Cholera confirmed in New York City travelers
New York City health officials have confirmed three cholera cases in adults who got sick after returning from a wedding in the Dominican Republic, the New York Times reported on Feb 5. The patients experienced diarrhea and dehydration but did not require hospitalization, and all recovered, the Times reported. The cases follow other reports of people who got sick with cholera, including patients in Venezuela, Montreal, and Massachusetts, upon their return from a Dominican Republic wedding. City health officials told the Times they were working with the US Centers for Disease Control and Prevention (CDC) to identify what the New York patients ate and what strain of cholera they had.
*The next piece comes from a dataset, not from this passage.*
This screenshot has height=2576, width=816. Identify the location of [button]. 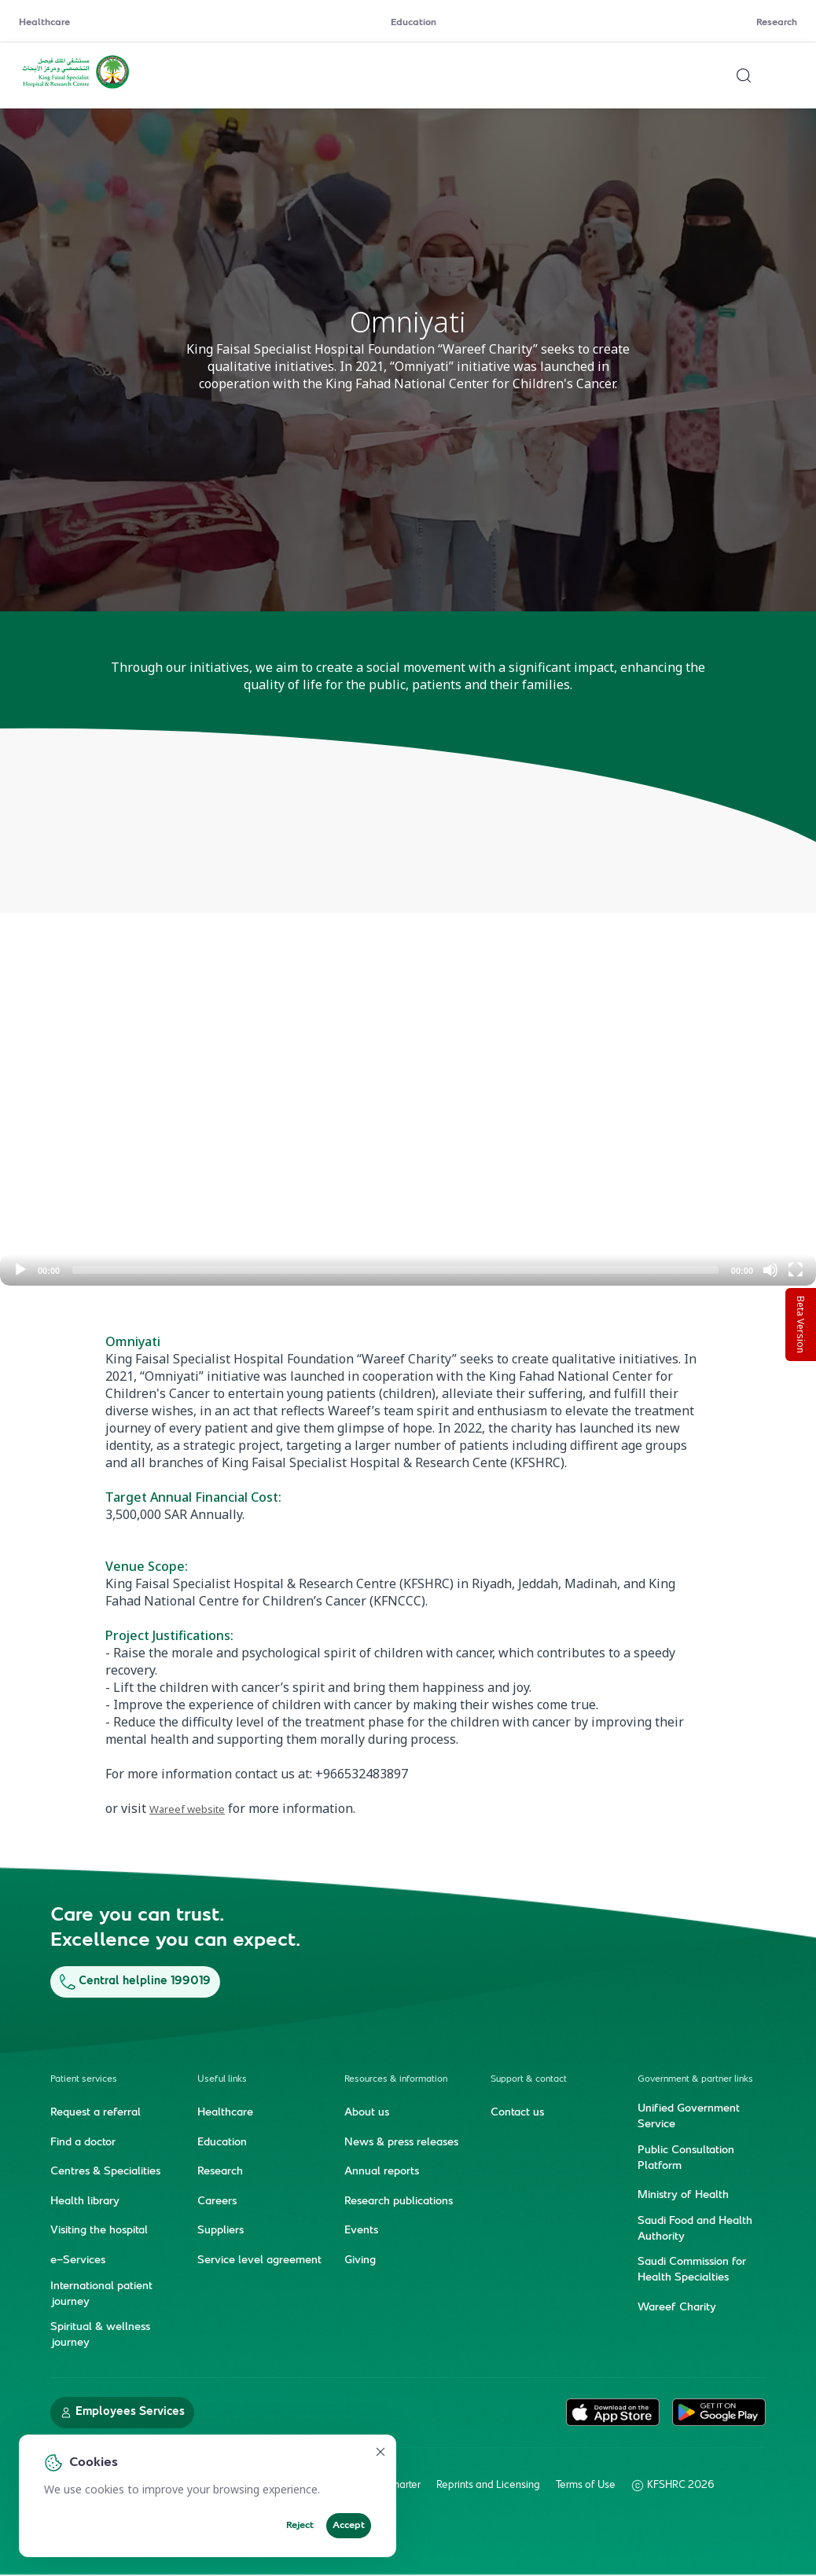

In other developments, the Pan American Health Organization (PAHO) on Feb 4 warned international travelers to get up-to-date with their vaccinations before traveling to Haiti to avoid unintentionally importing the disease into the country, which is battling a cholera epidemic and recovering from a January 2010 earthquake. The warning comes in the wake of investigations of suspected polio and measles outbreaks in Haiti. Lab tests have ruled out polio in four cases of acute flaccid paralysis in cholera patients. The second probe involves measles in an 8-month-old baby of a US volunteer who traveled from Pennsylvania to Haiti in December. The baby and two siblings got sick with measles after they returned to the United States on Jan 4. Four of the family’s six children were unvaccinated. An investigation into a cluster of pediatric rash and fever cases in the area where the relief worker and baby had visited turned up chickenpox, but not measles. No cases of measles have been identified in Haiti, and investigators say the child may have been exposed to the disease in a US airport. PAHO said the disease scares serve as a warning about vaccinations for travelers and that the polio vaccine is being offered alongside diphtheria and measles vaccines as a precaution.
Feb 5 New York Times story
Feb 4 PAHO report

Thai-Cambodia border dispute may hinder malaria control
An ongoing border dispute and military buildup between Thailand and Cambodia could stall global efforts to contain drug-resistant malaria, according to the United Nations' IRIN News. Health officials are concerned that the forested, rugged border harbors mosquitoes that carry malaria-causing Plasmodium falciparum parasites that are increasingly resistant to artemisinin, the most effective malaria drug. The military maneuvers along the border are hampering surveillance, diagnosis, and treatment efforts, according to the story. "I hope the critical importance of a global health emergency takes precedence over a political conflict," said Robert Newman, director of the WHO's Global Malaria Program. His comments follow a similar warning on Feb 1 from Doung Socheat, director of Cambodia's National Center for Parasitology, Entomology, and Malaria.